The issue was another broken wire in the harness, between the two relay coils, which are in series. The amp had previously undergone a blower change by the owner, and it is suspected the harness was damaged. When checked twice, no obvious pinching of the harness was found. Both the Output T/R module and the tube deck had to be moved for the blower change, so it could be simply flexing the harness wiring caused the problem.
Sheba Resting After a Hard Alpha Troubleshooting Session
How I discovered the open relays was due to testing the input circuit with a SARK antenna analyzer. I wanted to see if the output level of the SARK was low enough to avoid triggering the RF detection on the Alpha. If it was low enough and the amp would stay in OPERATE without faulting, I should be able to "see" the impedance of the load at the tube cathode during transmit. This would verify the input tuned circuits and double check the input PIN. On receive, the SARK would have a path to the dummy load through the receive PINs, so it should see the dummy load on receive.
When I tested, there was no difference in the SWR/impedance curve between STANDBY or OPERATE, and no difference between transmit and receive. Wait a minute, there is no way these curves should be identical. The RF circuit had to be in Bypass, even in OPERATE. Presto, I immediately found the relays not closing. It should not have taken this test to find the relay problem but it did. Chalk one up to not following my own standard procedures, check the simple stuff first, especially the relays.
The open relay circuit wire was replaced and the amp was back in business.

FINAL NOTES: The actual Tbias voltage on this amp was less than 34 volts. It is a range. I think it should be somewhere between 29 volts and 34 volts.
Likewise, the ‑109 volts bias is a range. This one was ‑104 volts. A reference I found said anything above ‑89 volts is OK.
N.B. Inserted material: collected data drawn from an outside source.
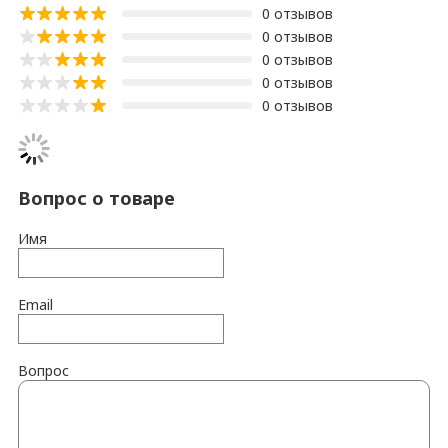
0 отзывов
0 отзывов
0 отзывов
0 отзывов
0 отзывов
Вопрос о товаре
Имя
Email
Вопрос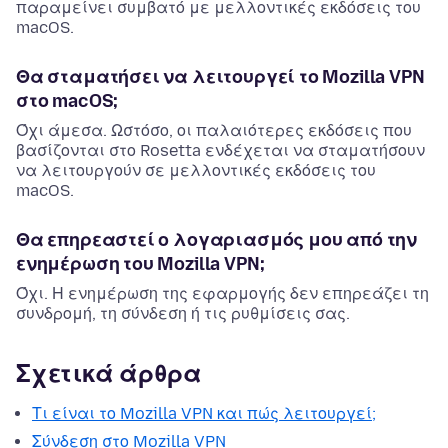
παραμείνει συμβατό με μελλοντικές εκδόσεις του
macOS.
Θα σταματήσει να λειτουργεί το Mozilla VPN
στο macOS;
Όχι άμεσα. Ωστόσο, οι παλαιότερες εκδόσεις που
βασίζονται στο Rosetta ενδέχεται να σταματήσουν
να λειτουργούν σε μελλοντικές εκδόσεις του
macOS.
Θα επηρεαστεί ο λογαριασμός μου από την
ενημέρωση του Mozilla VPN;
Όχι. Η ενημέρωση της εφαρμογής δεν επηρεάζει τη
συνδρομή, τη σύνδεση ή τις ρυθμίσεις σας.
Σχετικά άρθρα
Τι είναι το Mozilla VPN και πώς λειτουργεί;
Σύνδεση στο Mozilla VPN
The KS1001 PIN diodes used in the input and receive switching are obsolete. A reference I found said that 1N4007 diodes will work in place of the KS1001. Alpha apparently has used 1N4007 diodes as replacements. Apparently the switching characteristics are OK as an RF switch, but I don't know if all manufacturers are suitable. If this amp would have had a defective KS1001, I would have tried the 1N4007. Not recommending this and your mileage may vary. I am just repeating information that was found.
The two big TX PINs are obsolete as well (MA4P4006D). I found references stating a UM4006D or UM2106D (Arrow Electronics) is a suitable replacement. Again, I did not need to pursue replacing the TX PIN, so this is information that is unverified and should be checked out. Note, do not use a P/N with CR suffix, it will be reversed polarity.
References that were useful were the Amps Reflector Archive, which can be searched by anyone. Several members of the Amps Reflector contributed ideas and suggestions. On Yahoo there is an Alpha 87A group and those messages can be searched by a non‑subscriber. Very useful info was found on both sources.